Good stuff. One reason my inline asm serves my specific needs better is that my host OS has stack protection - a thread can only access its own stack; and I send coroutines around threads - yield in thread A, resume in thread B - and so I have to allocate my stacks outside the stacks of either A or B. I'll add a link to your implementation in my article, and perhaps Wikipedia should, too, if it didn't already (it has a lengthy list of coroutine implementations in C...)


Glad you mentioned this; to me, this is a very important requirement.

I don't see lot of people understand the difference between YIELD and full-blown coroutines.

IMO YEILD is not very useful; it doesn't compose well with non-yield function. OTOH full-blown coroutines are super awesome.

Too bad C++11 still doesn't give full-blown coroutines.


Could you explain what you mean by full-blown coroutines? Thanks!


If you have a function that can suspend its own execution and return data, you have a Python generator.

If it can also receive data when it is resumed, you have an ES6 generator (or the C macros above!).

If its subroutines can cause it to suspend, you have a full-blown coroutine.

If it can be copied, you can build call/cc.


I had know idea call/cc was that powerful. Very cool, and thanks for the breakdown for someone who did not know the difference.



Oops! "Python generator" should be "Python 2.4 generator." Versions of Python people actually use go with ES6.


Didn't see your comment til now. So, here is the difference I see:

Full-blown coroutines give us a way to write fully asynchronous code without using callbacks. For example, I could define ASYNC macro as follows:

#define ASYNC(blocking_function_call) \ do { \ auto io_pool = GetIOThreadPool(); \ auto cpu_pool = GetCurrentThreadPool(); \ \ Detach_The_Thread_and_Enqueue_Coroutine_For_IO(io_pool); \ \ blocking_function_call; \ \ Detach_The_Thread_and_Enqueue_Coroutine_For_CPU(cpu_pool); \ } while (0)

Now, I can make any blocking operation asyncrhonous. For example, open() or readdir() functions do not have asynchronous interfaces, but I can make them asynchronous by simply wrap it with ASYNC(...) macro.

It works as follows: When we need to do a blocking operation, we suspend the coroutine and we enqueue it into a thread-pool that is designated to do blocking calls; the cpu thread is now free, so it can start executing other cpu-bound coroutines. When io thread has finished the job, it will enqueue the coroutine back to the CPU thread pool.
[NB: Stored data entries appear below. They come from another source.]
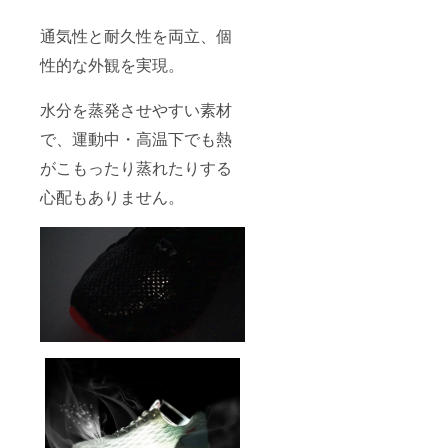
通気性と耐久性を両立、個
性的な外観を実現。
水分を蒸発させやすい素材
で、運動中・高温下でも熱
がこもったり蒸れたりする
心配もありません。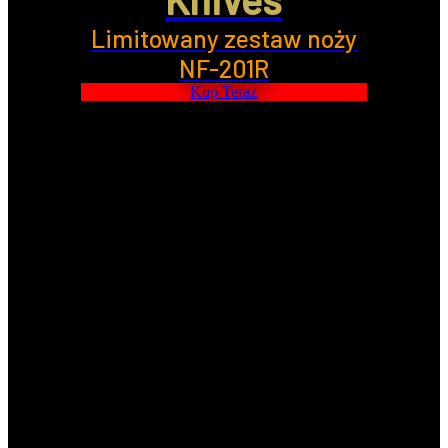
Limitowany zestaw noży
NF-201R
Kup Teraz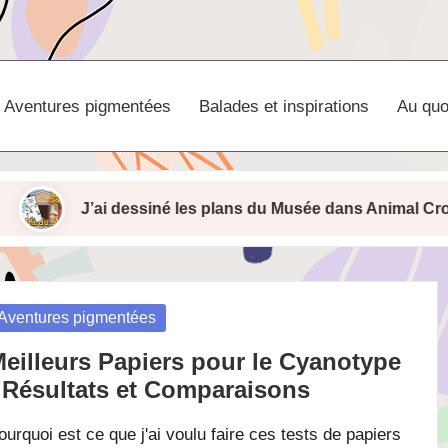
Aventures pigmentées
Balades et inspirations
Au quo
J’ai dessiné les plans du Musée dans Animal Crossing New
osted
Aventures pigmentées
eilleurs Papiers pour le Cyanotype
 Résultats et Comparaisons
ourquoi est ce que j'ai voulu faire ces tests de papiers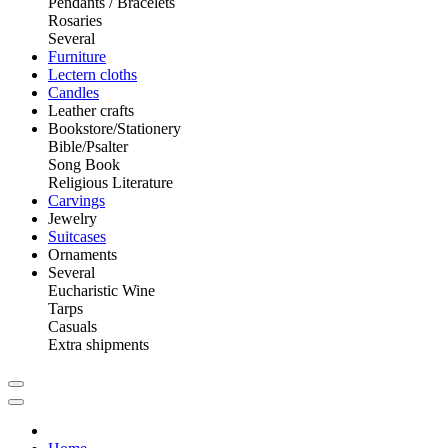
Pendants / Bracelets
Rosaries
Several
Furniture
Lectern cloths
Candles
Leather crafts
Bookstore/Stationery
Bible/Psalter
Song Book
Religious Literature
Carvings
Jewelry
Suitcases
Ornaments
Several
Eucharistic Wine
Tarps
Casuals
Extra shipments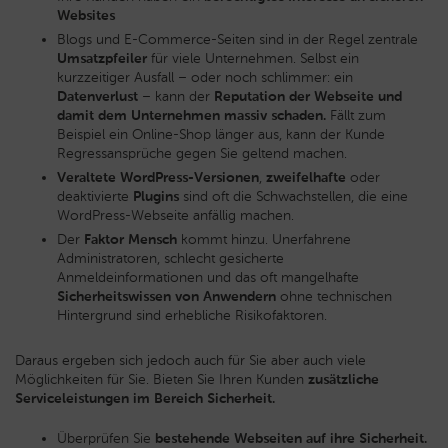
Websites
Blogs und E-Commerce-Seiten sind in der Regel zentrale
Umsatzpfeiler
für viele Unternehmen. Selbst ein
kurzzeitiger Ausfall – oder noch schlimmer: ein
Datenverlust
– kann der
Reputation der Webseite und
damit dem Unternehmen massiv schaden.
Fällt zum
Beispiel ein Online-Shop länger aus, kann der Kunde
Regressansprüche gegen Sie geltend machen.
Veraltete WordPress-Versionen
,
zweifelhafte
oder
deaktivierte
Plugins
sind oft die Schwachstellen, die eine
WordPress-Webseite anfällig machen.
Der
Faktor Mensch
kommt hinzu. Unerfahrene
Administratoren, schlecht gesicherte
Anmeldeinformationen und das oft mangelhafte
Sicherheitswissen
von Anwendern
ohne technischen
Hintergrund sind erhebliche Risikofaktoren.
Daraus ergeben sich jedoch auch für Sie aber auch viele
Möglichkeiten für Sie. Bieten Sie Ihren Kunden
zusätzliche
Serviceleistungen im Bereich Sicherheit.
Überprüfen Sie
bestehende Webseiten auf ihre Sicherheit.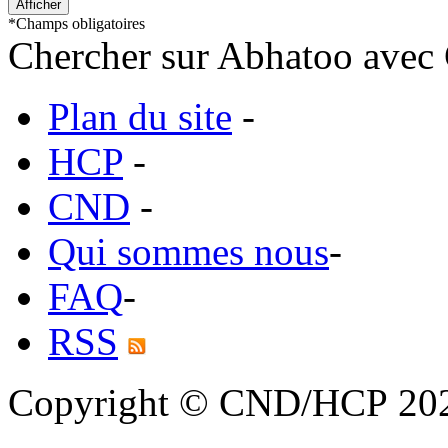
*
Champs obligatoires
Chercher sur Abhatoo avec 
Plan du site
-
HCP
-
CND
-
Qui sommes nous
-
FAQ
-
RSS
Copyright © CND/HCP 20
What we have now is a fully asynchronous system where cpu threads can be kept busy with only cpu-bound work and io threads can be kept with io-bound work. This gives us full control over the concurrency. We could be confident that CPU threads are always available for compute work.

We cannot do this with python "yield".


If I had to guess, I think he's talking about coroutines that allow you to pass data as well as take it out.

Python's PEP 342, which expanded python generators into truer coroutines, has a decent discussion on the differences.